Somewhere along the way, these fund companies realized that they could use the voting power they had accumulated more actively. You know what they say, power corrupts.

There was just one problem. Unlike their shareholders, the people who ran these companies were not politically balanced and diverse like their fund shareholders. They were overwhelmingly leftists who are now using the accumulated voting power of their investment customers to implement political change that many of their customers would surely not approve of.

How do they do this? Well, they’ve come up with a system of rating the political/social behavior of public companies called environmental, social, and governance (ESG). Though they argue that these ratings are related to positive investment performance, they are mostly measures of political leanings on issues such as abortion, global warming, religeous freedom, the nuclear family, equal racial and gender outcomes, racial and gender quotas on boards, etc… ie the culture war.

There are two problems with this practice. First, does it improve investment outcomes for their shareholders? Since these kinds of scores and social shaming techniques never existed before, we are dubious that pushing political issues improves investment outcomes. In fact, since these political issues tend to offend half the customer base, one could argue that it hurts investment returns. (See Disney and Netflix)

Second, is it fair or ethical to push a political agenda using the voting power of your shareholders without asking them how they feel about it? Akin to voter disenfranchisement in politics, is there a fundamental ethical problem with pushing politics in business when half of your shareholders would not agree with the political agenda?

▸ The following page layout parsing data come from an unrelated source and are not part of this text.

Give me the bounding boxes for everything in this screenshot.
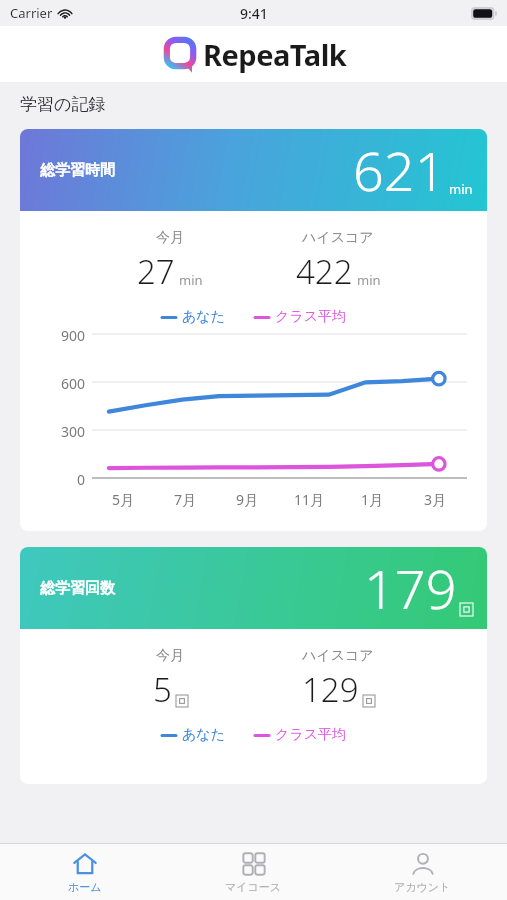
staticText: 総学習回数: [40, 579, 115, 598]
staticText: min: [357, 271, 381, 289]
staticText: 9月: [236, 490, 259, 509]
button[interactable]: ホーム: [0, 844, 169, 900]
staticText: 129: [302, 667, 359, 712]
staticText: ホーム: [68, 880, 102, 894]
staticText: 600: [61, 374, 86, 390]
staticText: 学習の記録: [20, 94, 106, 115]
staticText: 3月: [424, 490, 447, 509]
staticText: 0: [77, 470, 86, 486]
staticText: 300: [61, 422, 86, 438]
staticText: min: [449, 180, 473, 198]
button[interactable]: 総学習回数: [20, 547, 487, 784]
staticText: 今月: [156, 229, 184, 247]
staticText: 900: [61, 326, 86, 342]
staticText: 179: [364, 551, 457, 625]
staticText: 422: [296, 249, 353, 294]
staticText: 今月: [156, 647, 184, 665]
button[interactable]: アカウント: [338, 844, 507, 900]
staticText: あなた: [182, 308, 225, 326]
staticText: 5月: [112, 490, 135, 509]
staticText: 27: [137, 249, 175, 294]
staticText: RepeaTalk: [203, 35, 347, 74]
staticText: あなた: [182, 726, 225, 744]
staticText: クラス平均: [275, 308, 346, 326]
staticText: マイコース: [225, 880, 282, 894]
staticText: クラス平均: [275, 726, 346, 744]
staticText: 総学習時間: [40, 161, 115, 180]
button[interactable]: マイコース: [169, 844, 338, 900]
staticText: 11月: [294, 490, 325, 509]
staticText: 5: [153, 667, 172, 712]
staticText: 621: [353, 133, 446, 207]
button[interactable]: 総学習時間: [20, 129, 487, 531]
staticText: ハイスコア: [302, 229, 374, 247]
staticText: min: [179, 271, 203, 289]
staticText: Carrier: [10, 4, 53, 22]
staticText: アカウント: [394, 880, 451, 894]
staticText: 9:41: [240, 4, 268, 23]
staticText: 7月: [174, 490, 197, 509]
staticText: ハイスコア: [302, 647, 374, 665]
staticText: 1月: [361, 490, 384, 509]
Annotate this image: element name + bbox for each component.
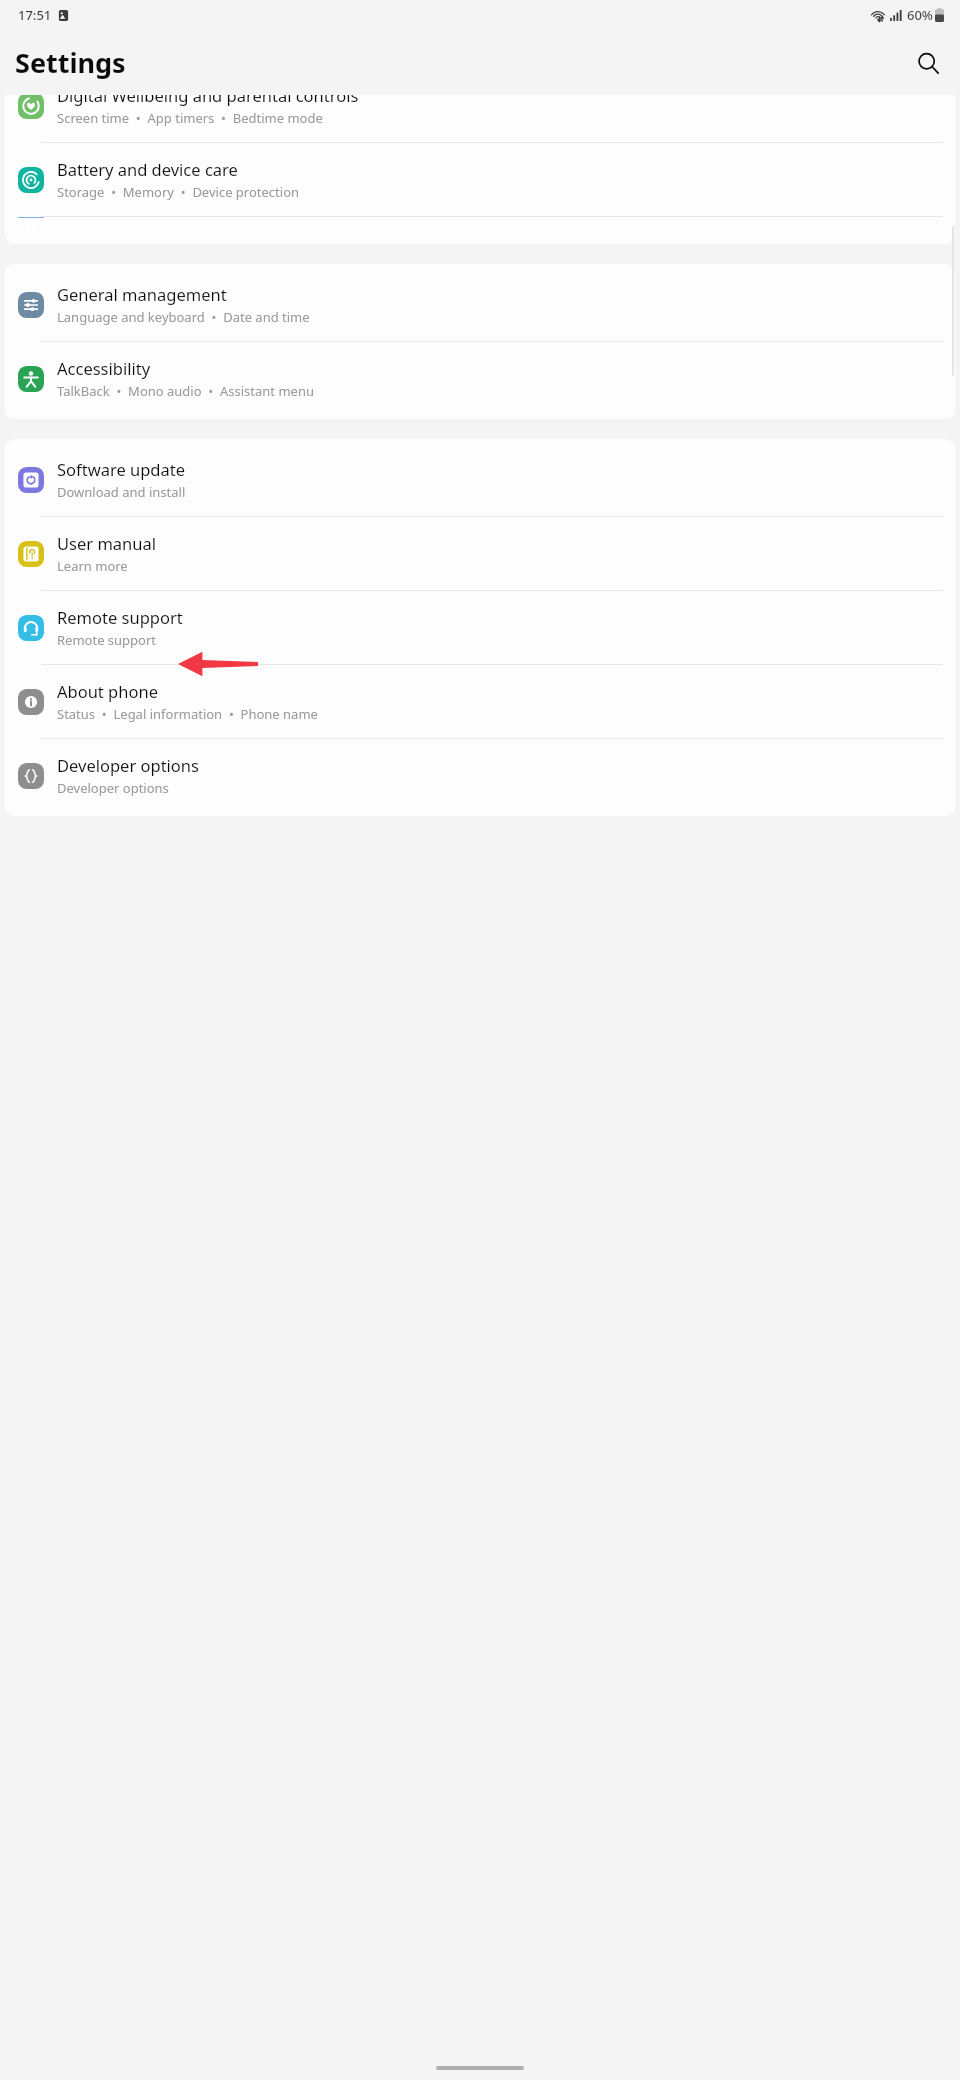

It seems to us that this is fundamentally unethical and unfair.

Should regulators and lawmakers take a look at these issues. Perhaps. Though this may take some time and, given the nature of politics, there may be no real resolution because one side is getting significant political benefit and will fight tooth and nail to keep this advantage. It’s also hard for regular people to understand how corporate power works and nobody is in a hurry to mount an educational campaign to help folks understand.

So, what can investors do to restore their political power and control as far as their investments go? Invest your money with fund companies and advisors who are either apolitical or who promote your particular views. It’s fine for investors to use political influence. Just make sure your money is being used the way you want. If not, use a fund company or advisor who shares your values or own shares directly in companies behaving ethically, according to your philosophical, moral, and ethical views.


Don’t get disenfranchised! Simply vote with your dollars.